Par ailleurs, la pollution de l’air intérieur est souvent plus élevée que celle de l’air extérieur. Or nous y passons près de 90 % de notre temps. Le choix des matériaux de construction, des équipements, des produits de nettoyage, la ventilation, etc., ont une grande incidence sur cette qualité de l’air intérieur. L’exposition aux substances chimiques domestiques (formaldéhyde notamment), aux particules fines, ainsi qu’aux moisissures, à l’humidité provoque un risque accru d’asthme, d’allergies, de cancer du poumon, et autres maladies respiratoires et cardiovasculaires. Toutes ces expositions sont aggravées dans les logements accueillant des publics plus précarisés (problème d’humidité, chauffage moins performant, proximité de grands axes routiers, etc.).

 

ACTIONS

a) Renforcer le rôle des SAMI (Service d’analyse des milieux intérieurs) : il s’agit d’un service financé par les provinces, permettant, sur prescription médicale, d’analyser les polluants présents à domicile. Le souci est qu’une fois le diagnostic posé, les solutions sont maigres pour faire réhabiliter un logement insalubre et les familles se trouvent contraintes de quitter leur logement.

b) En Irlande, les ménages dont la santé est impactée par la mauvaise qualité de leur logement peuvent bénéficier d’un accompagnement afin de diagnostiquer l’origine des problèmes et d’une prise en charge financière des travaux par les autorités en fonction de certains critères (notamment de revenus). Cette deuxième étape devrait également être mise en place dans notre Région.

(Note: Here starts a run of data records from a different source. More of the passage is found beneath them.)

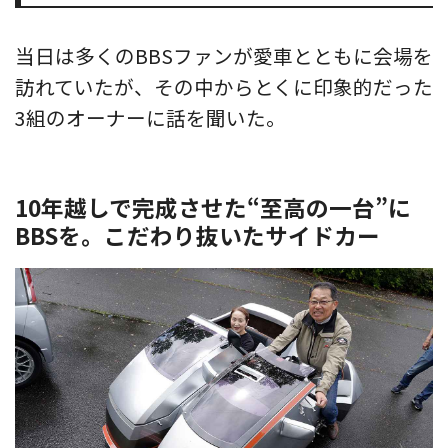
当日は多くのBBSファンが愛車とともに会場を
訪れていたが、その中からとくに印象的だった
3組のオーナーに話を聞いた。
10年越しで完成させた“至高の一台”に
BBSを。こだわり抜いたサイドカー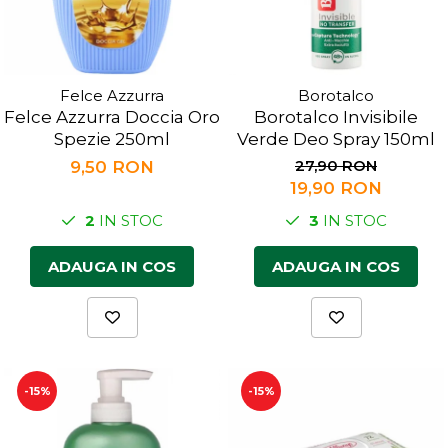
Felce Azzurra
Borotalco
Felce Azzurra Doccia Oro
Borotalco Invisibile
Spezie 250ml
Verde Deo Spray 150ml
27,90 RON
9,50 RON
19,90 RON
2
IN STOC
3
IN STOC
ADAUGA IN COS
ADAUGA IN COS
-15%
-15%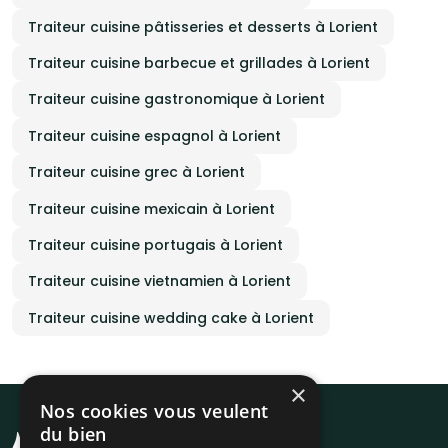
Traiteur cuisine pâtisseries et desserts à Lorient
Traiteur cuisine barbecue et grillades à Lorient
Traiteur cuisine gastronomique à Lorient
Traiteur cuisine espagnol à Lorient
Traiteur cuisine grec à Lorient
Traiteur cuisine mexicain à Lorient
Traiteur cuisine portugais à Lorient
Traiteur cuisine vietnamien à Lorient
Traiteur cuisine wedding cake à Lorient
×
Nos cookies vous veulent
du bien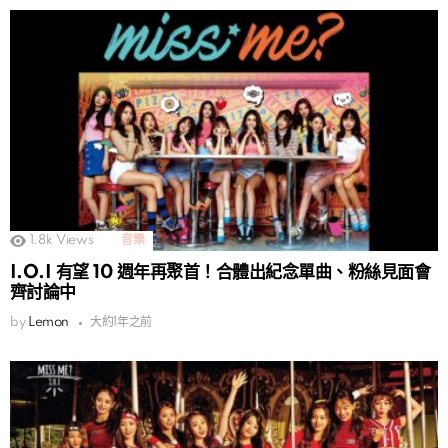
1.8k
Views
音樂
I.O.I 有望 10 週年再聚首！合體出紀念單曲、粉絲見面會
齊討論中
by
Lemon
大約1年之前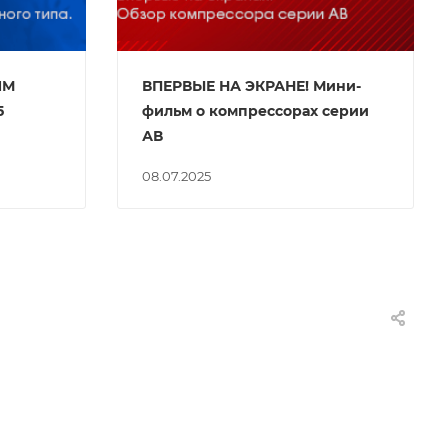
ЯМ
ВПЕРВЫЕ НА ЭКРАНЕ! Мини-
5
фильм о компрессорах серии
АВ
08.07.2025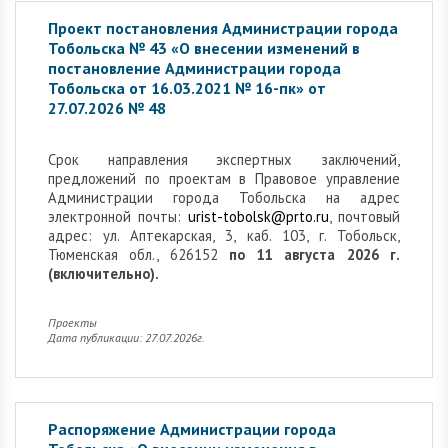
Проект постановления Администрации города
Тобольска № 43 «О внесении изменений в
постановление Администрации города
Тобольска от 16.03.2021 № 16-пк» от
27.07.2026 № 48
Cрок направления экспертных заключений,
предложений по проектам в Правовое управление
Администрации города Тобольска на адрес
электронной почты:
urist-tobolsk@prto.ru
, почтовый
адрес: ул. Аптекарская, 3, каб. 103, г. Тобольск,
Тюменская обл., 626152
по 11 августа 2026 г.
(включительно).
Проекты
Дата публикации: 27.07.2026г.
Распоряжение Администрации города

  • Renforcer le réseau SAMI existant.
  • Mise en place de solution financière d’aide à la réhabilitation des logements si difficultés financières.
  • Outiller davantage les médecins pour identifier les situations où l’intervention d’un SAMI est pertinente.

c) Renforcer l’intégration de la qualité de l’air intérieur dans les actions en matière de performance énergétique des bâtiments

  • Encourager l’utilisation de matériaux et produits sains (biologiques) pour la rénovation.
  • Encourager l’isolation thermique respirante (qui permet l’aération du lieu de vie).

d) Faire bénéficier les ménages ayant recours à des combustibles particulièrement problématiques pour la qualité de l’air intérieur (pétrole lampant, notamment) d’un accompagnement prioritaire pour assurer la rénovation énergétique de leur logement.

Renforcer l’information des citoyens sur les moyens de prévenir les problèmes liés à l’humidité et aux moisissures dans les bâtiments, et sur les contaminations chimiques de manière générale. Des outils d’information existent (notamment les outils développés par Espace Environnement disponibles sur le site santé-habitat.be, ou les outils développés par l’asbl Ecoconso), mais il est nécessaire de renforcer leur déploiement auprès des citoyens. En outre, les projets menés spécifiquement auprès des écoles (projet Ad’air écoles, achat de détecteurs de CO2, réalisation d’animations sur la qualité de l’air, etc.) mériteraient d’être étendus.